Introduction to Multidimensional Databases
Introducing the terms and concepts around multidimensional databases and data warehouses
8 min read
The multidimensional data model was introduced to address the limitations of (the ) which excels at handling “online” transactions but struggles with complex analytical queries, especially at a large scale. Designed specifically for data analysis, the multidimensional model is now a fundamental component of the Business Intelligence (BI) industry, enabling organizations to extract meaningful insights from vast datasets.
In a multidimensional model, data is organized as facts (quantifiable events) and dimensions (contextual descriptors). Facts typically have associated numerical values, known as measures, while dimensions are often textual, categorizing or qualifying the facts. Queries aggregate measure values over dimension ranges to provide actionable insights, such as "sales by month and city."
Components of a Multidimensional Data Model
Facts
Facts represent the core data points being analyzed. They usually represent business events, such as sales transactions, orders, or shipments. A fact is defined by its measurements (numerical values) and dimension values (contextual information). There are mainly two types of facts:
- Event Facts: they usually model events in the real world; meaning that there is exactly one fact for each unique event in the overall real-world process that is captures. For example with a fine granularity there will be one fact for each particular sale of a specific item; with a coarser granularity there would be one fact for each day when one or more sale of a specific item occurred If event facts did not have any measures they are called measurelss facts or factless facts, for example the record that represents a contact with a customer to inform him about a new offer.
- Snapshot Facts (state Facts): models the stats of a given process at a certain point in time.

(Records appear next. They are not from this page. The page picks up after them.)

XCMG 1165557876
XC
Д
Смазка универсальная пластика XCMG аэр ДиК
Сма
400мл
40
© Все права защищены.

Event facts are made to represent events that can happen unpredictably in time; however snapshot facts are typically made to represent the states at predefined times.
Dimensions
Dimensions are descriptive elements that provide context to facts. They categorize and describe the facts and are used for filtering and grouping data.

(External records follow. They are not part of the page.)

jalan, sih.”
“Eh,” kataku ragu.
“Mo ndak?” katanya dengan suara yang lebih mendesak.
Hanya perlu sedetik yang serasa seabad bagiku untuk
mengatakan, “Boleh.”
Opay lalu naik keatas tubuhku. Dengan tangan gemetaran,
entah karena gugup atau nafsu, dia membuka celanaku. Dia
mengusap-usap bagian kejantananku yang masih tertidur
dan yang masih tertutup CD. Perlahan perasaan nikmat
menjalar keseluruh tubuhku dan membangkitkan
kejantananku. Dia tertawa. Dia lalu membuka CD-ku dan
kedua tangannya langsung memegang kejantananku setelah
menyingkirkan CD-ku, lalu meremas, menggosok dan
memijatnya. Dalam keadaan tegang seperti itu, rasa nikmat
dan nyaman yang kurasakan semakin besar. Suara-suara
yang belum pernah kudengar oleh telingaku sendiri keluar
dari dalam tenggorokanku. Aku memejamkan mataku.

Dimensions are usually hierarchical, allowing users to drill down into finer details or roll up to see higher-level summaries. They are used for three purposes; the labeling, selection(filtering) and the grouping of data at a desired level of detail (they are often textual and considered as labels for data).

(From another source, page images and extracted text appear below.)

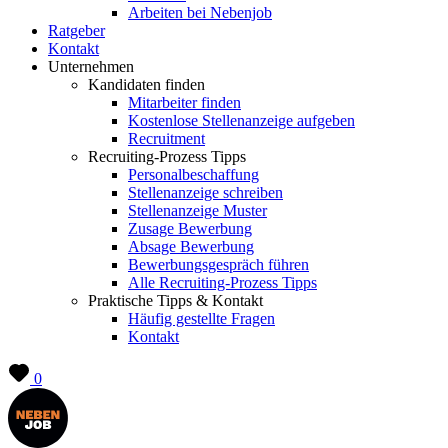
Arbeiten bei Nebenjob
Ratgeber
Kontakt
Unternehmen
Kandidaten finden
Mitarbeiter finden
Kostenlose Stellenanzeige aufgeben
Recruitment
Recruiting-Prozess Tipps
Personalbeschaffung
Stellenanzeige schreiben
Stellenanzeige Muster
Zusage Bewerbung
Absage Bewerbung
Bewerbungsgespräch führen
Alle Recruiting-Prozess Tipps
Praktische Tipps & Kontakt
Häufig gestellte Fragen
Kontakt
0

A dimension is organized into a containment-like hierarchy composed of number of levels, each of which represents a specific level of details. The instances of the dimensions are typically called dimension values or members; each value or member belongs to a particular level.
Measures
A measure has two components, a numerical property and a formula (usually an aggregation function such as sum or average). Measures generally represent the properties of a chosen fact. There are three classes of measures:
- Additive measures: can be combined meaningfully along any dimension (ex: sales over location and time) this causes no overlap between the real world phenomena that caused the individual values.
- Semi-additive measures: values cannot be combined along one or more of the dimensions (usually the time dimension); for example it doesn’t make sense to sum inventory over time as the same inventory item may be counted several times.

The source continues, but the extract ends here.